I know the definition of minimal sufficient statistics is:
A sufficient statistic T(X) is called a minimal sufficient statistic if, for any other sufficient statistic T'(X), T(X) is a function of T'(X).
I want to know how to interpret this definition from function view. T is smaller than T', if T is a function of T'. What does that mean?

The notion of sufficiency is data compression.
A sufficient stat is a stat which in some sense contains all useful information about the sample $X$. (for estimating the true parameter, of course)
The definition of a sufficient stat is the following: the conditional distribution of X(sample) given T(X) does not depend on $\theta$, which is saying in more human language $T(X)$ is a summary of $X$. Immediately, we see each sufficient stat defines an equivalence relation on the sample space. Again, we're compressing data so a set of samples which yield repetitive information about the true parameter is compressed to a single equivalence class.
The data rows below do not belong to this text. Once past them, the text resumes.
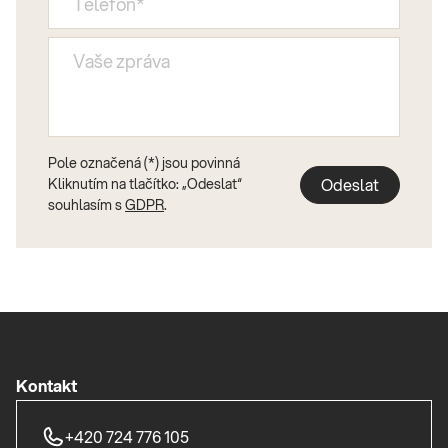
Pole označená (*) jsou povinná
Kliknutím na tlačítko: „Odeslat“
souhlasím s
GDPR
.
Kontakt
+420 724 776 105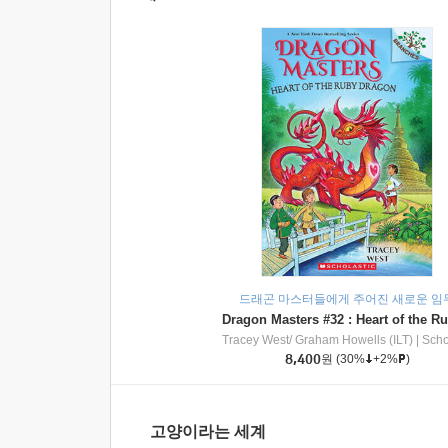
드래곤 마스터들에게 주어진 새로운 임
Tracey West/ Graham Howells (ILT)
|
Scholasti
8,400
원
(30%
+2%
)
고양이라는 세계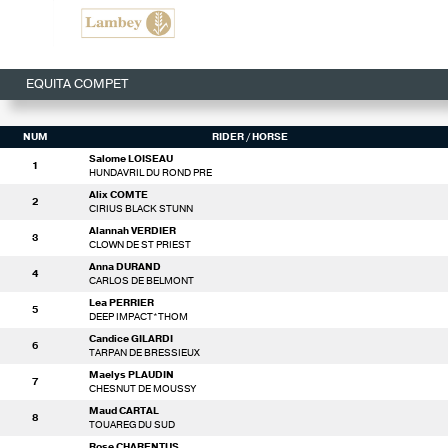
EQUITA COMPET
NUM
RIDER
/ HORSE
Salome LOISEAU
1
HUNDAVRIL DU ROND PRE
Alix COMTE
2
CIRIUS BLACK STUNN
Alannah VERDIER
3
CLOWN DE ST PRIEST
Anna DURAND
4
CARLOS DE BELMONT
Lea PERRIER
5
DEEP IMPACT*THOM
Candice GILARDI
6
TARPAN DE BRESSIEUX
Maelys PLAUDIN
7
CHESNUT DE MOUSSY
Maud CARTAL
8
TOUAREG DU SUD
Rose CHARENTUS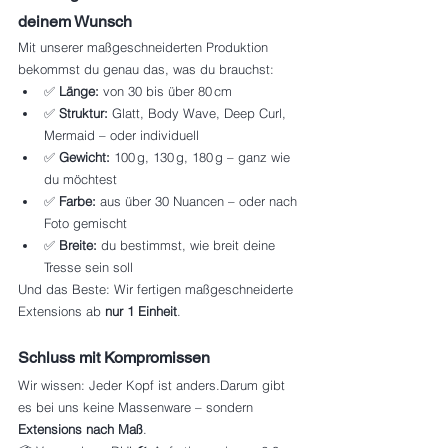
deinem Wunsch
Mit unserer maßgeschneiderten Produktion 
bekommst du genau das, was du brauchst:
✅ 
Länge:
 von 30 bis über 80 cm
✅ 
Struktur:
 Glatt, Body Wave, Deep Curl, 
Mermaid – oder individuell
✅ 
Gewicht:
 100 g, 130 g, 180 g – ganz wie 
du möchtest
✅ 
Farbe:
 aus über 30 Nuancen – oder nach 
Foto gemischt
✅ 
Breite:
 du bestimmst, wie breit deine 
Tresse sein soll
Und das Beste: Wir fertigen maßgeschneiderte 
Extensions ab 
nur 1 Einheit
.
Schluss mit Kompromissen
Wir wissen: Jeder Kopf ist anders.Darum gibt 
es bei uns keine Massenware – sondern 
Extensions nach Maß
.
For example, suppose we do $n$ iid Bernoulli $\theta$ trials, any set of samples such that each sample in the set has the same sum may be regarded as one sample for the purpose of estimating $\theta$.
We want maximal compression, which is a sensible way to understand the samples. All that the definition of MSufficientStat T says is if $T'(x) = T'(Y)$, then T(X) = T(Y). In order to define T as a composition of T' and a function g on the image of T', we may have to even define g in a funny way, but the point is it always exists. I guess we can think about the equivalence classes induced by a 'smaller' sufficient stat as grouping and merging the equivalence classes induced by a 'larger' sufficient stat.